## Task item
No line before the one holding "Súmate a Level" is to be copied; that line and all after it, through the end of the listing, are returned exactly, minus pictures.

## Records for the task
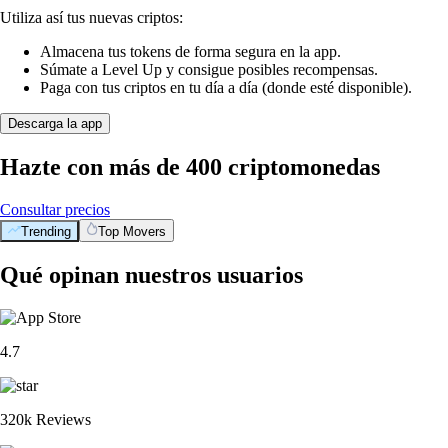
Utiliza así tus nuevas criptos:
Almacena tus tokens de forma segura en la app.
Súmate a Level Up y consigue posibles recompensas.
Paga con tus criptos en tu día a día (donde esté disponible).
Descarga la app
Hazte con más de 400 criptomonedas
Consultar precios
Trending
Top Movers
Qué opinan nuestros usuarios
4.7
320k Reviews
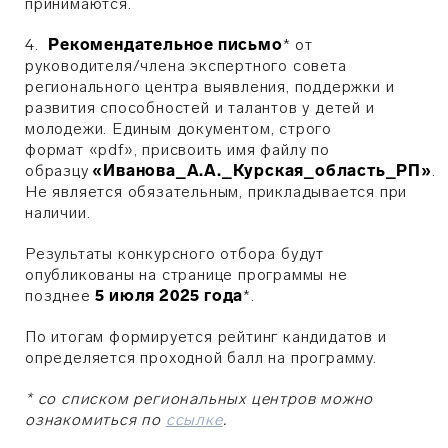
принимаются.
4.
Рекомендательное письмо
* от
руководителя/члена экспертного совета
регионального центра выявления, поддержки и
развития способностей и талантов у детей и
молодежи. Единым документом, строго
формат «pdf», присвоить имя файлу по
образцу
«Иванова_А.А._Курская_область_РП»
. ​
Не является обязательным, прикладывается при
наличии.
Результаты конкурсного отбора будут
опубликованы на странице программы не
позднее
5 июля
2025 года
*.
По итогам формируется рейтинг кандидатов и
определяется проходной балл на программу.
* со списком региональных центров можно
ознакомиться по
ссылке
.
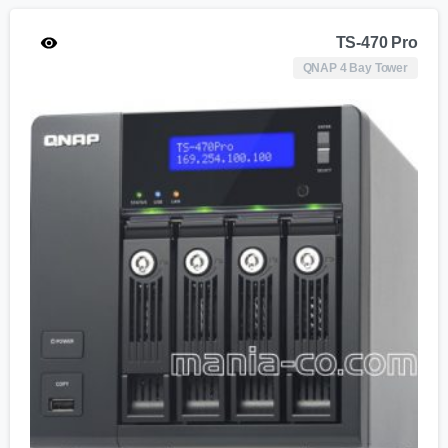
TS-470 Pro
QNAP 4 Bay Tower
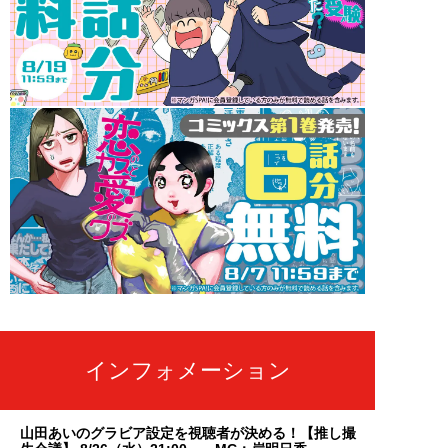
インフォメーション
山田あいのグラビア設定を視聴者が決める！【推し撮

## Answer to the problem
Súmate a Level Up y consigue posibles recompensas.
Paga con tus criptos en tu día a día (donde esté disponible).
Descarga la app
Hazte con más de 400 criptomonedas
Consultar precios
Trending
Top Movers
Qué opinan nuestros usuarios
4.7
320k Reviews
принимаются.
4.
Рекомендательное письмо
* от
руководителя/члена экспертного совета
регионального центра выявления, поддержки и
развития способностей и талантов у детей и
молодежи. Единым документом, строго
формат «pdf», присвоить имя файлу по
образцу
«Иванова_А.А._Курская_область_РП»
. ​
Не является обязательным, прикладывается при
наличии.
Результаты конкурсного отбора будут
опубликованы на странице программы не
позднее
5 июля
2025 года
*.
По итогам формируется рейтинг кандидатов и
определяется проходной балл на программу.
* со списком региональных центров можно
ознакомиться по
ссылке
.
TS-470 Pro
QNAP 4 Bay Tower
インフォメーション
山田あいのグラビア設定を視聴者が決める！【推し撮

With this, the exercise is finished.